造船用鋼板の歴史は、TMCPによる溶接性が向上した高張力鋼の登場と適用の歴史といっても過言ではありません。TMCPのパイオニアとしてJFEスチールは第2世代のTMCP技術、Super-OLACを登場させました。現在では造船に使用される高張力鋼板は殆どこの技術を適用しています。
コンテナ船では輸送効率向上のために大型化し、8000TEUを上回る10000TEUに突入しています。このように大型化しますと、ハッチコーミングに使用される鋼板の必要強度の上昇および板厚の増加のために、溶接工数の増大を招きます。JFEスチールではEWEL技術を適用し、エレクトロガス溶接でも熱影響部靭性が劣化しない板厚80mmという極厚高張力鋼EH40を開発し、多くの大型コンテナ船で使用されています。さらに強度を高めたEH47クラスの鋼板につきましても開発を完了しました。

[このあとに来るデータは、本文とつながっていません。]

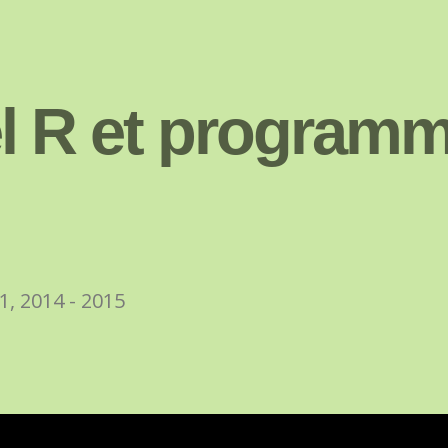
el R et programm
Source :
http://dilbert.com/strips/comic/2007-11-26/
1, 2014 - 2015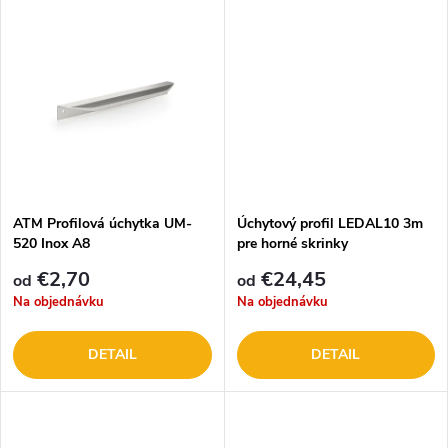
d
d
u
u
k
k
t
t
o
o
ATM Profilová úchytka UM-
Úchytový profil LEDAL10 3m
520 Inox A8
pre horné skrinky
v
v
€2,70
€24,45
od
od
Na objednávku
Na objednávku
DETAIL
DETAIL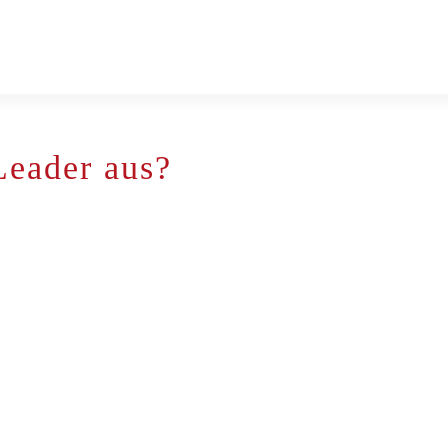
Leader aus?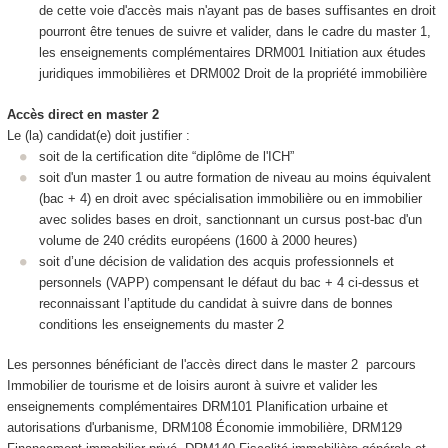
de cette voie d'accès mais n'ayant pas de bases suffisantes en droit
pourront être tenues de suivre et valider, dans le cadre du master 1,
les enseignements complémentaires DRM001 Initiation aux études
juridiques immobilières et DRM002 Droit de la propriété immobilière
Accès direct en master 2
Le (la) candidat(e) doit justifier :
soit de la certification dite “diplôme de l'ICH”
soit d'un master 1 ou autre formation de niveau au moins équivalent
(bac + 4) en droit avec spécialisation immobilière ou en immobilier
avec solides bases en droit, sanctionnant un cursus post-bac d'un
volume de 240 crédits européens (1600 à 2000 heures)
soit d’une décision de validation des acquis professionnels et
personnels (VAPP
) compensant le défaut du bac + 4 ci-dessus et
reconnaissant l’aptitude du candidat à suivre dans de bonnes
conditions les enseignements du master 2
Les personnes bénéficiant de l'accès direct dans le master 2 parcours
Immobilier de tourisme et de loisirs auront à suivre et valider les
enseignements complémentaires DRM101 Planification urbaine et
autorisations d'urbanisme, DRM108 Économie immobilière, DRM129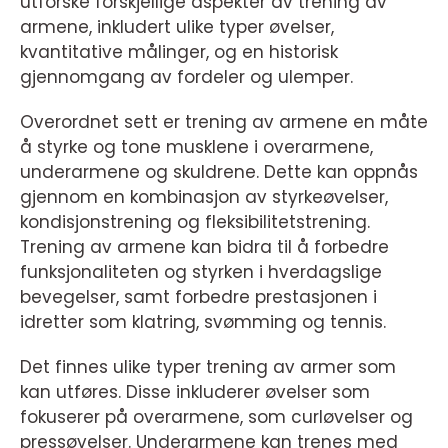
utforske forskjellige aspekter av trening av
armene, inkludert ulike typer øvelser,
kvantitative målinger, og en historisk
gjennomgang av fordeler og ulemper.
Overordnet sett er trening av armene en måte
å styrke og tone musklene i overarmene,
underarmene og skuldrene. Dette kan oppnås
gjennom en kombinasjon av styrkeøvelser,
kondisjonstrening og fleksibilitetstrening.
Trening av armene kan bidra til å forbedre
funksjonaliteten og styrken i hverdagslige
bevegelser, samt forbedre prestasjonen i
idretter som klatring, svømming og tennis.
Det finnes ulike typer trening av armer som
kan utføres. Disse inkluderer øvelser som
fokuserer på overarmene, som curløvelser og
pressøvelser. Underarmene kan trenes med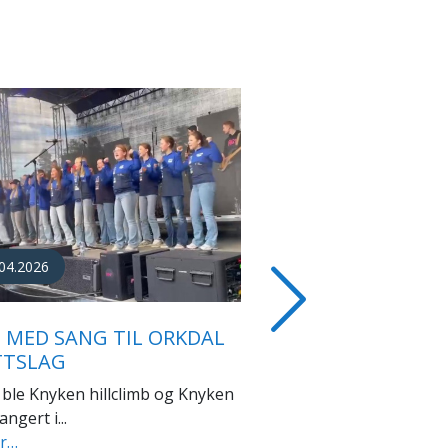
12.2025
 NYTT ÅR ALLE
Next
TTSVENNER!
kvit jul i Orkland i år, selv om...
er…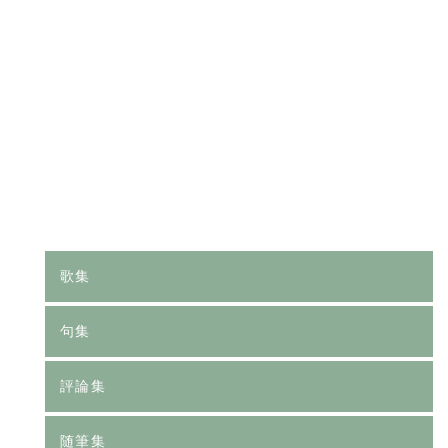
[%category%]
[%tags%]
前のページへ
次のページへ
歌集
句集
評論集
随筆集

LPG船の完全冷却方式では-45~-50℃という低温で使用され、しかも溶接線が長く高効率の溶接が施され、鋼板には溶接熱影響部も含め、優れた靭性が求められます。JFEスチールではEWEL技術を適用し、多くのLPG船に採用されています。
その他タンカー用の高耐食性鋼板、タンカー、バルクキャリアの隔壁、船底の板厚段差部に用いられる、溶接が不要なLPなどを高度な圧延技術を駆使し製造しています。